Alumni can help current students find internships, plan their academic career, and think about life after graduation. They make students' lives on campus better in addition to preparing students for the wider world. Because they are vital to our students' success, alumni are vital to our institutions' survival.
You never know who will make it big
Investing time in a broad base of alumni is a bit like investing a venture capital fund. The math of venture capital is simple: You invest in ten businesses and hope that the one that does succeed succeeds so spectacularly that it makes up for the losses of the nine that fail. (More or less. Note well that Switchboard as a company disagrees with this shotgun approach to funding.)
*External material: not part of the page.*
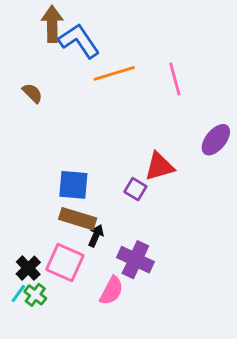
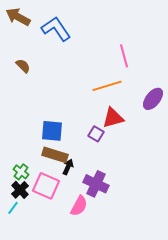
brown arrow: (52, 24) -> (18, 17), moved, turned -60
orange line: (114, 73) -> (107, 86), moved
green cross: (35, 295) -> (21, 172), moved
If we don’t similarly invest in all our alumni, we’ll make quick cynics of those who make it big when we finally come knock on their door. And to those of you astutely noting, “But we didn’t have to do that with the last generation of philanthropists,” I say: This generation of philanthropists is different. Alumni don’t give out of a sense of duty anymore. They have different reasons for giving, and we need to adapt to meet them. We have to show up.
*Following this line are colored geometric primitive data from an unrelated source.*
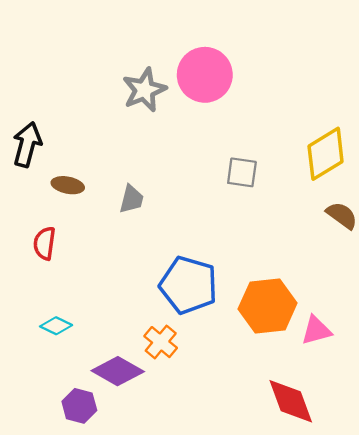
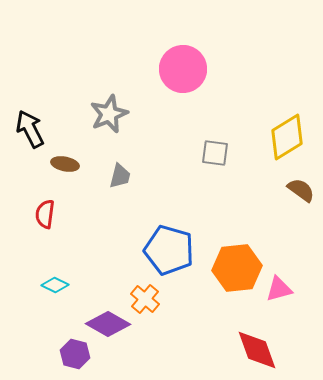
gray star: (144, 90) -> (109, 114), moved
black arrow: (27, 145) -> (30, 129), turned -42

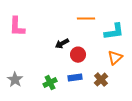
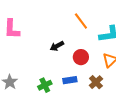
orange line: (86, 19) -> (81, 21), turned 54
red circle: (78, 55) -> (81, 57), moved

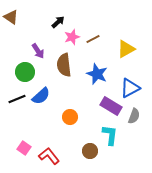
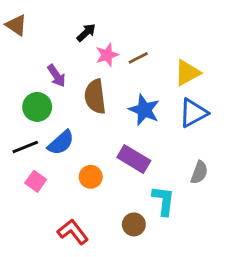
blue triangle: (130, 88) -> (193, 113), moved
purple rectangle: (111, 106) -> (134, 159), moved
orange circle: (70, 117) -> (91, 177), moved
pink square: (24, 148) -> (36, 181), moved

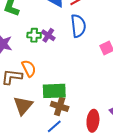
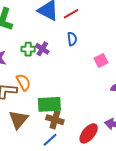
blue semicircle: (78, 26) -> (72, 39), size x0.6
red ellipse: (93, 121) -> (89, 133), turned 35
I recently heard a joke that illustrates this point:
A man who was in financial difficulty walked into a church and started to pray. ''Listen God,'' He said. ''I know I haven't been perfect, but I really need to win the lottery. Please help me out.'' A week went by, and he hadn't won the lottery, so he knelt and prayed again. God,'' he said. ''I really need this money. My mom needs surgery, and I have bills to pay. Please let me win the lottery.'' Another week went by, and he didn't win the lottery, so he started to pray a third time. ''Please. I need this, God. Just let me win the lottery.'' Just then, he heard a voice boom from above, “For my sake, man, please, meet me halfway! Buy a lottery ticket!”
Even if spending time and resources on a broad base of alumni feels like a gamble, we have to take some risk if we want a reward.
Conclusion
It's important to invest time and resources in alumni who don't give and alumni who don't give very much, but we still only have so much bandwidth. There's no way we can invest an equal amount of time in every alumnus and alumna; there will always be some degree of inequity in favor of alumni who give the most.
What we can do is engage our alumni communities at scale and create programming that makes them all feel included and appreciated without our having to invest punishing amounts of money and staff time.
Our challenge is not to squeeze even more out of alumni at the top, but rather to find sustainable ways to strengthen our relationships with alumni on every rung of the ladder.